## Extracted entries:
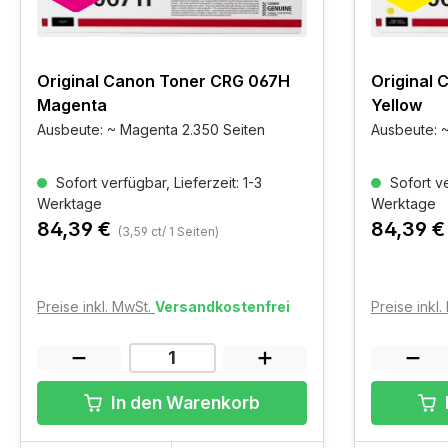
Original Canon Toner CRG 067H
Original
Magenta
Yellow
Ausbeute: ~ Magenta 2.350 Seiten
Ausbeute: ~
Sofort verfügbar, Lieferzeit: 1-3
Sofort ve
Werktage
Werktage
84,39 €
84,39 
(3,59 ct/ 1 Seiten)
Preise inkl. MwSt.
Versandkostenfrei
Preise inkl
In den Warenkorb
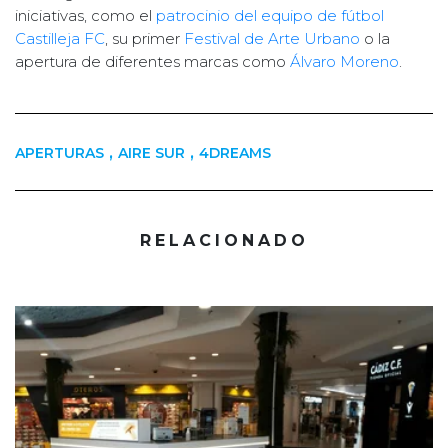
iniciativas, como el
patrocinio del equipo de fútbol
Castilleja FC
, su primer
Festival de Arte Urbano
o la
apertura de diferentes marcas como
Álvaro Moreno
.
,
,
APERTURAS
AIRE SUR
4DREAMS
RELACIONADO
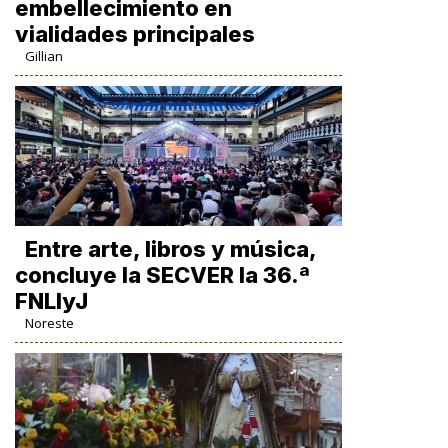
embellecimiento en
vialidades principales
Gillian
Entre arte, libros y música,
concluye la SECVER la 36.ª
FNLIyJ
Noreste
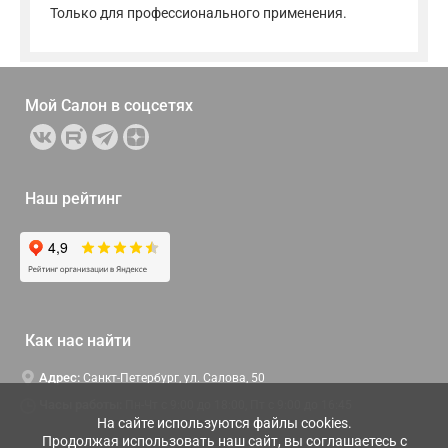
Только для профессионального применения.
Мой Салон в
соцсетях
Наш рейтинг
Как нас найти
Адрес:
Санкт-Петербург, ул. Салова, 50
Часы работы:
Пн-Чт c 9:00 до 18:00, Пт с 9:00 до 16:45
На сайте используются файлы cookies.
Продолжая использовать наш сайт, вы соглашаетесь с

==

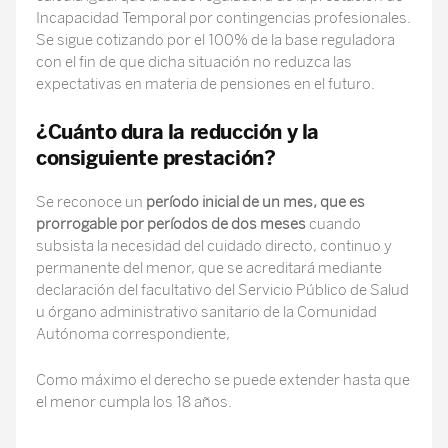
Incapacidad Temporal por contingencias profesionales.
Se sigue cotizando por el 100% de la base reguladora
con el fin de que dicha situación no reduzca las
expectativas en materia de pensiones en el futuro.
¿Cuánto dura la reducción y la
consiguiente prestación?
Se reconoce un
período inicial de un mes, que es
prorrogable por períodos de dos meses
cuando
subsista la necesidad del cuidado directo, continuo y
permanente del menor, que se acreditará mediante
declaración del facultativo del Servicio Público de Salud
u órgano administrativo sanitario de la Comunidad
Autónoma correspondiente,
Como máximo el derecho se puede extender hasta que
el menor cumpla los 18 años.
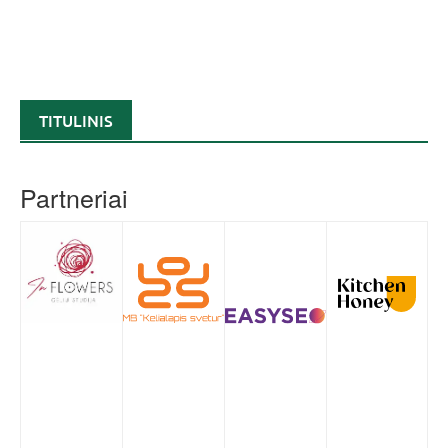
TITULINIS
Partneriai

## Aim of the task:
Whenever the string "Original" turns up in a line of the data, copy that line.

## Task solution:
Original Canon Toner CRG 067H
Original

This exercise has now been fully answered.